Harvard University’s
Theda Skocpol has written a post mortem on the cap and trade legislation that
failed to pass Congress during Barack Obama’s first term. Accordingly, she
recounts the environmental groups expected that serious cap and trade measures
could become reality with Obama as President and a Congress that had enough
legislators sympathetic to making climate legislation.
But
in her research paper, to be presented at a Harvard forum in February, Skocpol
argues that the environmental organizations pushing for the legislation were
caught off guard by the extreme GOP stance to their cause in Congress and were
left flat footed by the emergence of the Tea Party.
She
compares the failure of cap and trade with the success of the passage of the
Affordable Care Act, saying that health care reformers had experienced failure
in the past and were willing to correct their strategies, whereas environmental
organizations had experienced success—notably the passage of acid rain
legislation under the first Bush presidency—and
“eagerly anticipated building upon an earlier triumph during another political
opening with a sympathetic president and woo-able legislators in both parties.”
Knowing
that Democratic members of Congress from coal and oil producing states would
oppose cap and trade, the environmentalists’ plan was to lobby GOP legislators,
as they had done in the past, hoping to pull enough of them away from their
party’s stance to get the majority they needed.
That
did not happen. The environmentalists goofed. That’s at least how Skocpol
surmises the situation.
I
believe that Skocpol is correct in her assessment that environmental groups did
not fully anticipate the iron-fisted opposition by the GOP to their cause.

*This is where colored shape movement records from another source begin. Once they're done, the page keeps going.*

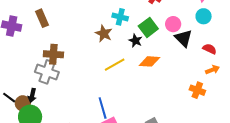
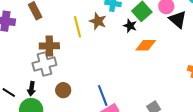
yellow line: (115, 65) -> (78, 27), moved, turned -70
gray cross: (47, 72) -> (44, 64), turned -30
brown circle: (23, 103) -> (63, 90), moved

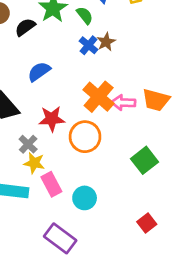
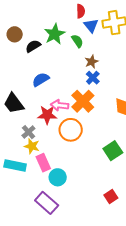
blue cross: (88, 45) -> (93, 78), moved
pink arrow: (123, 103) -> (60, 105), moved
cyan circle: (85, 198) -> (58, 177), moved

And
no one could have foreseen the rise of the Tea Party, which sprang up almost
like a political deus ex machina and provided the grassroots (at least
Astroturf) backing to the GOP/right wing/big business agenda.
True
the Affordable Care Act passed, but just barely. The Senate narrowly averted a
filibuster on the bill. The legislation passed the House 219 to 212, with 34 of
the no votes coming from Democrats. Had five more Democrats voted against the
legislation, its fate would have been the same as cap and trade. The thing to
remember is that the legislation received no GOP votes either in the House or
in the Senate. No GOP votes. None. Nada.
The
way the press is characterizing Skocpol’s paper is that she is laying blame at
the feet of the environmental organizations that worked on passing cap and
trade, that they got the political landscape completely wrong. What she says
has merit. And she is absolutely correct that environmental organizations need
to work harder at engaging the larger public. On the other hand, can
environmentalists be fully to blame when they are confronted with a party that
has completely lost its collective mind? Can you point the finger at the
National Resources Defense Council when Senator Inhofe argues against climate
science with quotes from the bible? Is the Sierra Club the bad guy when the GOP
fails to act with the barest minimum of responsibility?